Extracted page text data
--------------------
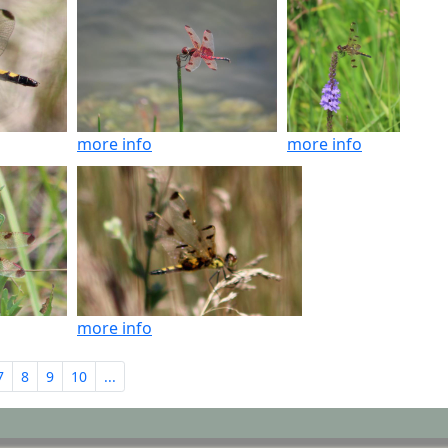
more info
more info
more info
7
8
9
10
...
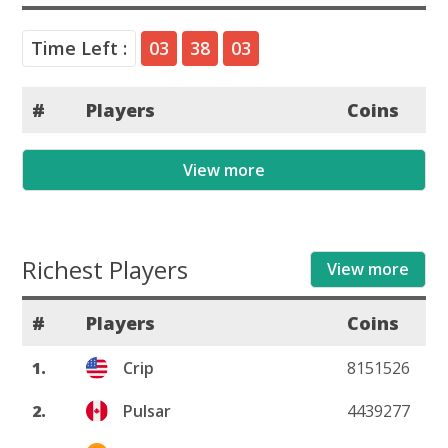
Time Left :
03
38
03
#
Players
Coins
View more
Richest Players
View more
#
Players
Coins
1.
Crip
8151526
2.
Pulsar
4439277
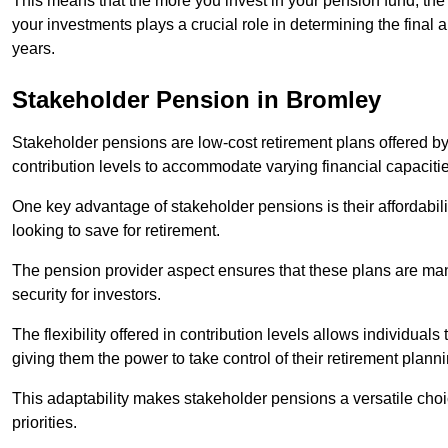
This means that the more you invest in your pension fund, the
your investments plays a crucial role in determining the final 
years.
Stakeholder Pension in Bromley
Stakeholder pensions are low-cost retirement plans offered by
contribution levels to accommodate varying financial capacitie
One key advantage of stakeholder pensions is their affordabil
looking to save for retirement.
The pension provider aspect ensures that these plans are manag
security for investors.
The flexibility offered in contribution levels allows individuals 
giving them the power to take control of their retirement plann
This adaptability makes stakeholder pensions a versatile choic
priorities.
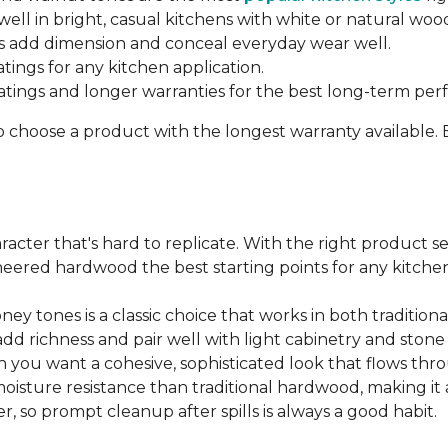
ell in bright, casual kitchens with white or natural woo
 add dimension and conceal everyday wear well.
atings for any kitchen application.
ratings and longer warranties for the best long-term pe
o choose a product with the longest warranty available.
cter that's hard to replicate. With the right product sel
ered hardwood the best starting points for any kitchen 
ey tones is a classic choice that works in both traditio
add richness and pair well with light cabinetry and ston
 you want a cohesive, sophisticated look that flows t
ture resistance than traditional hardwood, making it a s
, so prompt cleanup after spills is always a good habit.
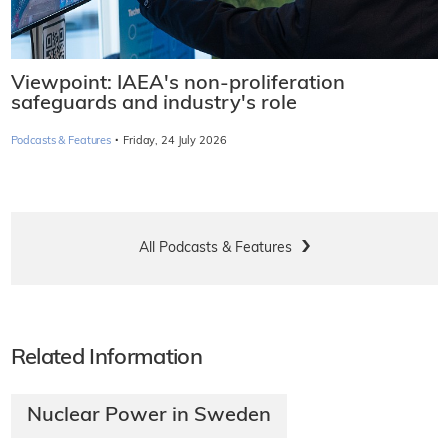
Viewpoint: IAEA's non-proliferation
safeguards and industry's role
·
Podcasts & Features
Friday, 24 July 2026
All Podcasts & Features
Related Information
Nuclear Power in Sweden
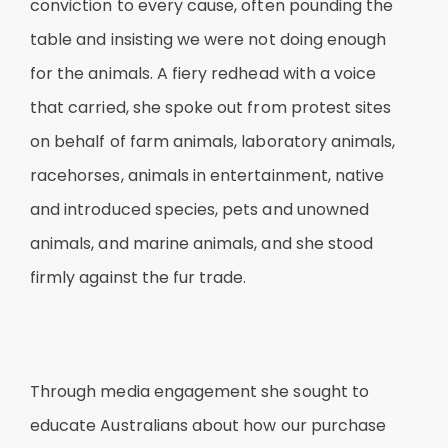
conviction to every cause, often pounding the
table and insisting we were not doing enough
for the animals. A fiery redhead with a voice
that carried, she spoke out from protest sites
on behalf of farm animals, laboratory animals,
racehorses, animals in entertainment, native
and introduced species, pets and unowned
animals, and marine animals, and she stood
firmly against the fur trade.
Through media engagement she sought to
educate Australians about how our purchase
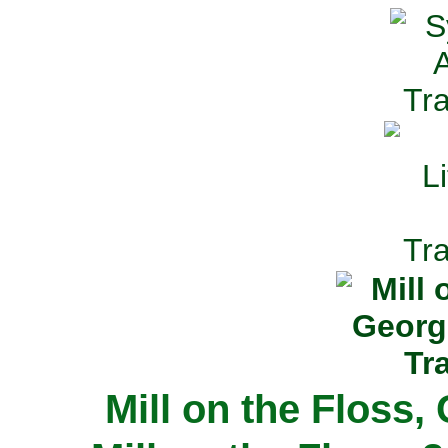
Mill on the Floss,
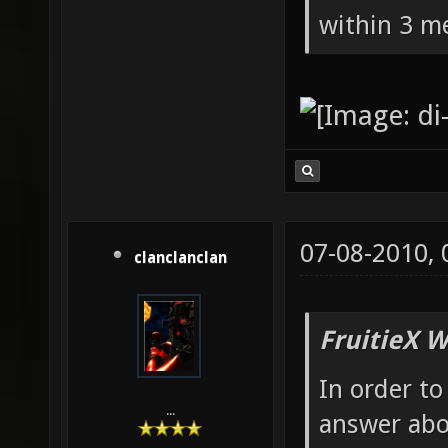
within 3 me
07-08-2010,
clanclanclan
FruitieX W
In order to
...
answer abo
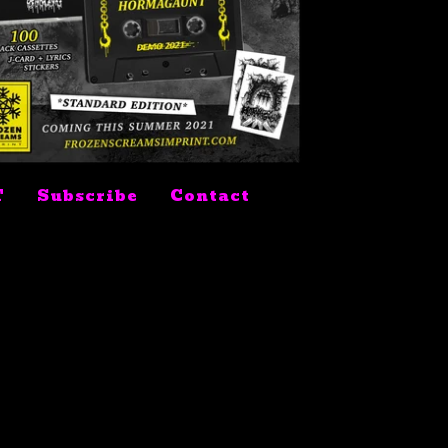
$
9.99
T
Subscribe
Contact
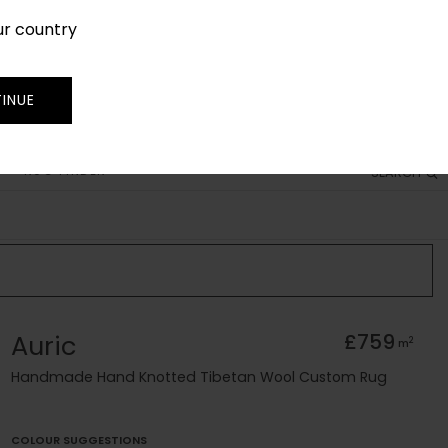
ur country
SIGN IN
JOIN
TRADE
INUE
RUG FINDER
SEARCH
Auric
£759
2
m
Handmade Hand Knotted Tibetan Wool Custom Rug
COLOUR SUGGESTIONS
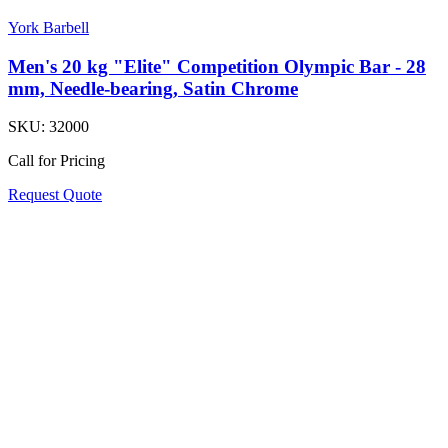
York Barbell
Men's 20 kg "Elite" Competition Olympic Bar - 28
mm, Needle-bearing, Satin Chrome
SKU:
32000
Call for Pricing
Request Quote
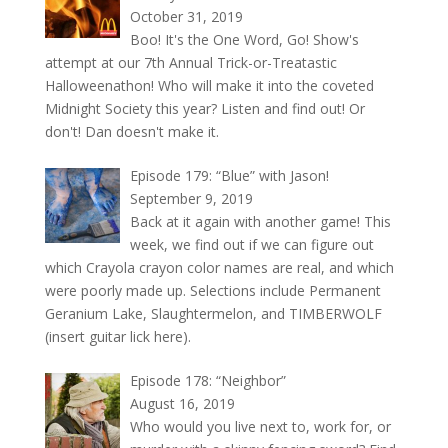
October 31, 2019
Boo! It's the One Word, Go! Show's
attempt at our 7th Annual Trick-or-Treatastic
Halloweenathon! Who will make it into the coveted
Midnight Society this year? Listen and find out! Or
don't! Dan doesn't make it.
Episode 179: “Blue” with Jason!
September 9, 2019
Back at it again with another game! This
week, we find out if we can figure out
which Crayola crayon color names are real, and which
were poorly made up. Selections include Permanent
Geranium Lake, Slaughtermelon, and TIMBERWOLF
(insert guitar lick here).
Episode 178: “Neighbor”
August 16, 2019
Who would you live next to, work for, or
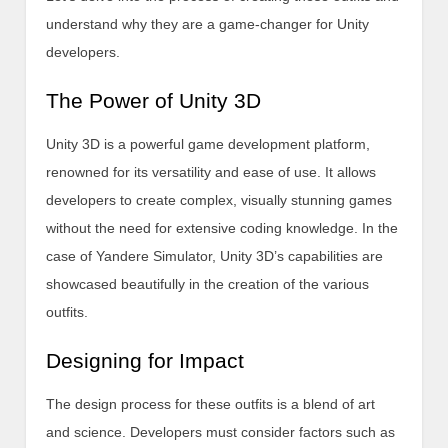
understand why they are a game-changer for Unity
developers.
The Power of Unity 3D
Unity 3D is a powerful game development platform,
renowned for its versatility and ease of use. It allows
developers to create complex, visually stunning games
without the need for extensive coding knowledge. In the
case of Yandere Simulator, Unity 3D’s capabilities are
showcased beautifully in the creation of the various
outfits.
Designing for Impact
The design process for these outfits is a blend of art
and science. Developers must consider factors such as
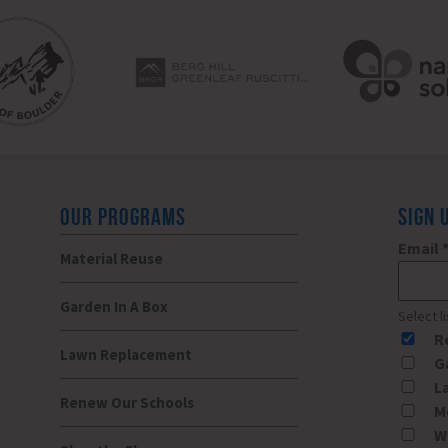
OUR PROGRAMS
SIGN 
Email
Material Reuse
Garden In A Box
Select l
R
Lawn Replacement
G
L
Renew Our Schools
M
W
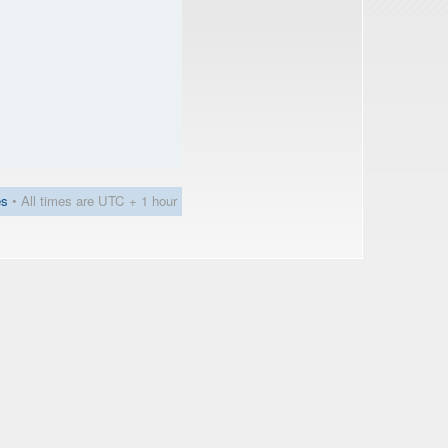
es
• All times are UTC + 1 hour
--------------------
Lines in the records above that carry the word "Features" are to be located and copied.

• Answer to the exercise:
Podcasts & Features
All Podcasts & Features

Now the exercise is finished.